Task details:
Where the records below show a line containing "irradiation of nanotubes", start copying; end with the line containing "small nanotubes, junctions", and copy it too.

Collected data:

=== Section Start ===

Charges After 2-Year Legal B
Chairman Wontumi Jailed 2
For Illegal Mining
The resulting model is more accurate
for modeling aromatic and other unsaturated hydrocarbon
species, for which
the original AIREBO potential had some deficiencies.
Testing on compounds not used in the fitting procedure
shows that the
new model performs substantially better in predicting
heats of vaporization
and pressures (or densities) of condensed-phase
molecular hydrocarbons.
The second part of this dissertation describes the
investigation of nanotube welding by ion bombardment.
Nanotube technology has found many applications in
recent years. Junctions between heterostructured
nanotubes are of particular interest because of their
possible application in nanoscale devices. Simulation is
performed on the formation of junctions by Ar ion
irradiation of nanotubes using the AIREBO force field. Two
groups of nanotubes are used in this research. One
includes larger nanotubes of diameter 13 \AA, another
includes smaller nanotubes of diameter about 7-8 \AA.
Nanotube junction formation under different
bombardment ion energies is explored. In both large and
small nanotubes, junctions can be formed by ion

=== Section End ===
=== Section Start ===

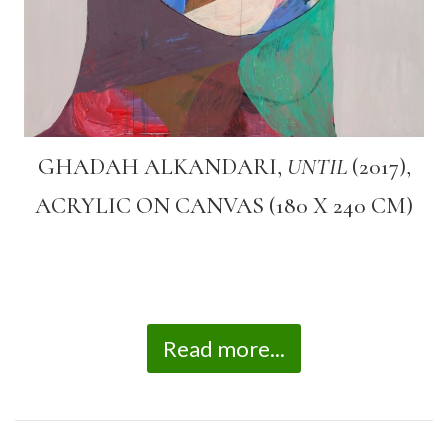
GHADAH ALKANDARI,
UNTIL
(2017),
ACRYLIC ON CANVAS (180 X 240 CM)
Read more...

=== Section End ===

Expected answer:
irradiation of nanotubes using the AIREBO force field. Two
groups of nanotubes are used in this research. One
includes larger nanotubes of diameter 13 \AA, another
includes smaller nanotubes of diameter about 7-8 \AA.
Nanotube junction formation under different
bombardment ion energies is explored. In both large and
small nanotubes, junctions can be formed by ion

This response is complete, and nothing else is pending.